Kątem oka zauważyłem, że ostatni kultysta próbuje mnie zaatakować mnie od tyłu.
- Ty skurw....
Wykonałem szybki skok w bok. Ostrze jego miecza przecięło powietrze. Przygotowałem się do obrony. Ruszył na mnie z dzikim okrzykiem. Zamachnął się, ja odskoczyłem. Przystąpiłem do kontrataku. Zamachnąłem sie potężnie , kultysta próbował się bronić. Złamałem jednak jego obronę i trafiłem go w ramię. Nie była to może śmiertelna rana, ale utrudniała mojemu przeciwnikowi efektywną walkę. Jednak on się nie poddawał! Zamachnął się jeszcze raz, ale tym razem na jego twarzy pojawił sie grymas bólu. Zrobił to bardzo nieefektywnie, z łatwością sparowałem jego cios.

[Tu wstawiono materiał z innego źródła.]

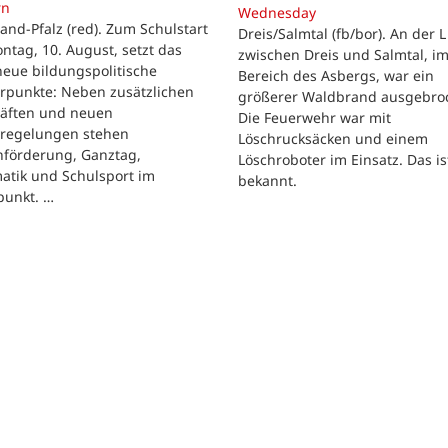
rn
Wednesday
and-Pfalz (red). Zum Schulstart
Dreis/Salmtal (fb/bor). An der L
tag, 10. August, setzt das
zwischen Dreis und Salmtal, i
eue bildungspolitische
Bereich des Asbergs, war ein
rpunkte: Neben zusätzlichen
größerer Waldbrand ausgebro
räften und neuen
Die Feuerwehr war mit
regelungen stehen
Löschrucksäcken und einem
hförderung, Ganztag,
Löschroboter im Einsatz. Das is
atik und Schulsport im
bekannt.
punkt. …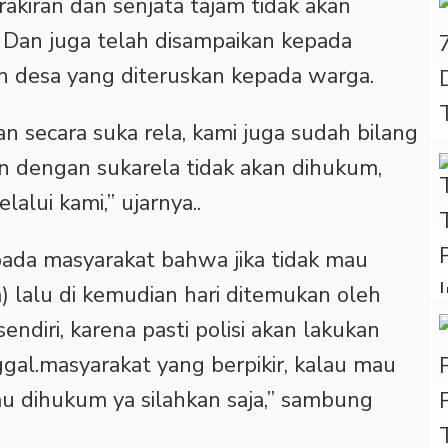
akiran dan senjata tajam tidak akan
Dan juga telah disampaikan kepada
h desa yang diteruskan kepada warga.
n secara suka rela, kami juga sudah bilang
n dengan sukarela tidak akan dihukum,
lui kami,” ujarnya..
pada masyarakat bahwa jika tidak mau
) lalu di kemudian hari ditemukan oleh
endiri, karena pasti polisi akan lakukan
gal.masyarakat yang berpikir, kalau mau
mau dihukum ya silahkan saja,” sambung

Ruszyłem do mobilnego kontrataku, starałem się zepchnąć przeciwnika do defensywy. Wykonałem parę szybkich cięć pionowych i poziomych. Prawie udało mi się go rozbroić. Prawie. Ale to nie było moim celem. Kultysta zmęczył się. Jego obrona nie była już tak efektywna. Jednym potężnym ciosem "przeorałem" jego ciało. Trzy czwarte jego tułowia była jedną, wielką pulsującą i krwawiącą raną. Kultysta legł na plecy i sapał ciężko. Chciałem do dobić, ale wiedziałem, że z takimi ranami długo nie pociągnie. Ale jednak, jestem litościwym człowiekiem. Podszedłem do niego i szybkim cięciem odciąłem go głowę.